Pembagian Hadis Ahad
Para ualam membagi
hadis ahad menjadi dua, yaitu masyhur dan ghair masyhur dengankan, ghair
masyhur terbagi lagi menjadi dua, yaitu aziz dan gharib.
- Hadis Masyhur
Masyhur menurut bahasa ialah la-intisyar wa az-suyu’
(sesuatu yang sudah tersebar dan popular). Adapun menurut istilah terdapat
beberap definisi, antara lain :
Hadis yang diriwayatkan dari sahabat, tetapi
bilangannya tidak mencapai ukuran bilang mutawatir, kemudian baru mutawatir
setelah sabahat dan demikian pula setelah mereka.

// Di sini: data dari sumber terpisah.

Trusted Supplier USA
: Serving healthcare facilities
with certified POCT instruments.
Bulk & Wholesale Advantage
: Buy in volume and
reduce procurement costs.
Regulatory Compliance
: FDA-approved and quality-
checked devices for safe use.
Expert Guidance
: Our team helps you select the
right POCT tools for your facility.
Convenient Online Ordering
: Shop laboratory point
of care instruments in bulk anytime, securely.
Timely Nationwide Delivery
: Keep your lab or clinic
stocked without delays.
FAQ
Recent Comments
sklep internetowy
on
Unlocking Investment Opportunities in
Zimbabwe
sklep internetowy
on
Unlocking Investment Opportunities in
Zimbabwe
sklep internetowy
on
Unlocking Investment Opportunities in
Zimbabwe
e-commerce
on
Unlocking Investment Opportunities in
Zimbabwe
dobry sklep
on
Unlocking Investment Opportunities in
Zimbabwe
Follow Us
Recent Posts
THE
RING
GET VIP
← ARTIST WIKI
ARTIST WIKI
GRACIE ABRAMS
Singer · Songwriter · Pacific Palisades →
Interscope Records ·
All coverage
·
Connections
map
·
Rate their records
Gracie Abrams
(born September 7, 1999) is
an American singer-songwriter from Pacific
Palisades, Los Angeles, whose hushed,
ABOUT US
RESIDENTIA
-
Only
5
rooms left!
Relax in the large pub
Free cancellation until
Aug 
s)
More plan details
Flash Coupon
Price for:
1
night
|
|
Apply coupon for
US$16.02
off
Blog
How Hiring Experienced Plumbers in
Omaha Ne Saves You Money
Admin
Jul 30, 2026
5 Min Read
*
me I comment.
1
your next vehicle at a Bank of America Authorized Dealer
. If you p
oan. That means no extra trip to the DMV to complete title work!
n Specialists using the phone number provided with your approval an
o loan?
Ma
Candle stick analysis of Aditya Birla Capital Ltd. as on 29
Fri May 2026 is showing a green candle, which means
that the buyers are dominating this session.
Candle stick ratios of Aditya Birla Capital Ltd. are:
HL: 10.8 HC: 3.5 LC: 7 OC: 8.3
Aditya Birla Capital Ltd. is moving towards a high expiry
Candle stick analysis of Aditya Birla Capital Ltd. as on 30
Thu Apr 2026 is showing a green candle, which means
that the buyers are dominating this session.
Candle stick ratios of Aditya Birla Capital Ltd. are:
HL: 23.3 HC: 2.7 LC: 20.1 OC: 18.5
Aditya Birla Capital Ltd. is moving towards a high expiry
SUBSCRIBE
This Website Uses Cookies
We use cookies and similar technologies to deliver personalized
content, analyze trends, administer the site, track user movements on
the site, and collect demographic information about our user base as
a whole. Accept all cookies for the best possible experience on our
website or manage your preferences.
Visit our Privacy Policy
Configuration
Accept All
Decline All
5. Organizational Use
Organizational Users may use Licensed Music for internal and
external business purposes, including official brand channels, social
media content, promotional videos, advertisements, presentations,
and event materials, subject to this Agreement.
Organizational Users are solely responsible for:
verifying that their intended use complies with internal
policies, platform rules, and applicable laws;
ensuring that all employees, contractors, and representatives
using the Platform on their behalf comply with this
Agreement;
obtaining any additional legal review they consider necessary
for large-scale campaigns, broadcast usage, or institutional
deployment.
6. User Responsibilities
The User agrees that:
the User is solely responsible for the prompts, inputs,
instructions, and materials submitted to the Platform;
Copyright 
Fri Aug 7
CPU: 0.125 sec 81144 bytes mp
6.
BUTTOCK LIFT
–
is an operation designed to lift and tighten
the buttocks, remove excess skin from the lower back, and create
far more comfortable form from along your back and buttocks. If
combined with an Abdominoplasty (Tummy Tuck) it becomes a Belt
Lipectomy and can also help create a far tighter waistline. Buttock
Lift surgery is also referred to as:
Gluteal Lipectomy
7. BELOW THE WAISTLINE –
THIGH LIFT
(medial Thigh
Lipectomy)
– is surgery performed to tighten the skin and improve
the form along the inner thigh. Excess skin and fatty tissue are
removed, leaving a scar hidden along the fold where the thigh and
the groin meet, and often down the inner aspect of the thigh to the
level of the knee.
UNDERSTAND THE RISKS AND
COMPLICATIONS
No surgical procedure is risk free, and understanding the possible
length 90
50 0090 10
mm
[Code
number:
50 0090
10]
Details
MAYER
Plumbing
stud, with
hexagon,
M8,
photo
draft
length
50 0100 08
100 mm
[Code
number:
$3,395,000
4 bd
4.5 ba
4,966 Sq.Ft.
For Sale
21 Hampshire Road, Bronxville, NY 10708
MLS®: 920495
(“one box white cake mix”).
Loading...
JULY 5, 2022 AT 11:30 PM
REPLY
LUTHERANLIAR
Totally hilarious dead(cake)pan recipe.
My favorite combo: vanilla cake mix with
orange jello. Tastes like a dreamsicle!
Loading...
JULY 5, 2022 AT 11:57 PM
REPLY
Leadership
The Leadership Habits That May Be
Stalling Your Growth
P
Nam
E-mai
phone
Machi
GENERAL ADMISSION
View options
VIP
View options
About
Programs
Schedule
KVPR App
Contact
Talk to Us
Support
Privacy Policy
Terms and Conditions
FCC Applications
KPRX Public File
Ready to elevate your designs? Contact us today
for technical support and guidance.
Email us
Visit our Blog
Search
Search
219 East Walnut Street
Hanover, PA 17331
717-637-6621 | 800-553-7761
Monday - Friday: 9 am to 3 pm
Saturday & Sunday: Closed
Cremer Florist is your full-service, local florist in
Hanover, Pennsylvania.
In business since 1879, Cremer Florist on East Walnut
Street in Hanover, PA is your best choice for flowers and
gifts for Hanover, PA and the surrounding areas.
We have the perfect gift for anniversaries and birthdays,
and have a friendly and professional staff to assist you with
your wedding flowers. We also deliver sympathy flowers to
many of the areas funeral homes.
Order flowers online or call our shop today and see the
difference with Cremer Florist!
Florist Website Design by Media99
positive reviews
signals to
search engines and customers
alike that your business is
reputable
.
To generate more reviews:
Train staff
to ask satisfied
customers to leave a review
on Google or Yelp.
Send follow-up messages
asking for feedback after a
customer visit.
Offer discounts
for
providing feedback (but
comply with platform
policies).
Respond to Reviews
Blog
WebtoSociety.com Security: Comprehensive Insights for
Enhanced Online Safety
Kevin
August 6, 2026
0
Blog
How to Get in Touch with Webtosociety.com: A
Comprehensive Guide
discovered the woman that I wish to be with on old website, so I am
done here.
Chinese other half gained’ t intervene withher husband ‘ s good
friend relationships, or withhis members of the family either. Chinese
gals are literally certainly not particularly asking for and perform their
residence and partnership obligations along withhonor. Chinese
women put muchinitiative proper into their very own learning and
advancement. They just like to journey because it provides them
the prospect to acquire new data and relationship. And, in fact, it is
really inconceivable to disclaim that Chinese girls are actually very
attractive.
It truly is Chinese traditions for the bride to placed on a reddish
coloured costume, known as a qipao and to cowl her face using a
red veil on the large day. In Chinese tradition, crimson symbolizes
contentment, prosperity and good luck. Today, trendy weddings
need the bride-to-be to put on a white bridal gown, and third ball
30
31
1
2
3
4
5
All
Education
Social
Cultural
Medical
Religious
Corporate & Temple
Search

Hadis ini dinamakan masyhur karena telah tersebar luas
di kalangan masyarakat. Ada
ulama yang memasukkan seluruh hadis yang telah popular dalam masyarakat,
sekalipun tidak mempunyai sanad sama sekali, baik bersatatus sahih atau dhaif
ke dalam hadis mansyur.
Hadis masyhur ini ada yang status sahih, hasan, dan
dhaif. Yang dimaksud dengan hadis masyhur sahih adalah hadis masyhur yang telah
memenuhi ketentuan-ketentuan hadis sahih, baik pada sanad maupun mata-nya.
Adapun yang dimaksud dengan hadis mashyur hasan adalah
hadis masyhur yang telah memenuhi ketentuan-ketentuan hadis, hasan, baik
mengenai sanad maupun matan-nya.
Adapun yang dimaksud dengan hadis masyhur dhaif adalah
hadis masyhur yang tidak memenuhi syarat-syarat hadis sahih dan hasan, baik
pada sanad maupun pada matan-nya.
Macam-macam Masyhur
Hadis masyhur dapat digolongkan dalam beberapa bagian di bawah ini :
1.
Masyhur di kalangan ahli hadis.
2.
Masyhur di kalangan ulama ahli hadis
3.
Masyhur di kalangan ulama ahli fiqih
4.
Masyhur di kalangan ulama ahli ushul fiqih
5.
Masyhur di kalangan ahli sufi
6.
Masyhur di kalagan ulama-ualam Arab
2.
Hadis Ghair Masyhur
Para ulama ahli hadis
menggolongkan hadis ghair masyhur menjadi aziz dan gharib.
- Hadis Aziz
Kata iziz berasal dari azza – ya’izzu yang berarti ia
yakadu yujadu atau qalla wanadar (sedikit atau jarang adanya) atau berasal dari
azza-nya’azzu berarti qawiya (kuat).
Hadis yang perawinya kurang dari dua orang dalam semua
thabaqat sanad. Ada
juga yang mengatakan bahwa hadis aziz adalah hadis diriwayatkan oleh dua atau
tiga orang perawi.
Dari definisi tersebut dapat disimpulkan bahwa suatu
hadis dikatakan hadis aziz bukan saja karena diriwayatkan oleh dua orang rawi
pada setiap thabaqat, yakni sejak dari thabaqat pertama sampai thabaqat
terakhir, tetapi juga bila dalam salah satu thabaqat didapati dua ornag perawi.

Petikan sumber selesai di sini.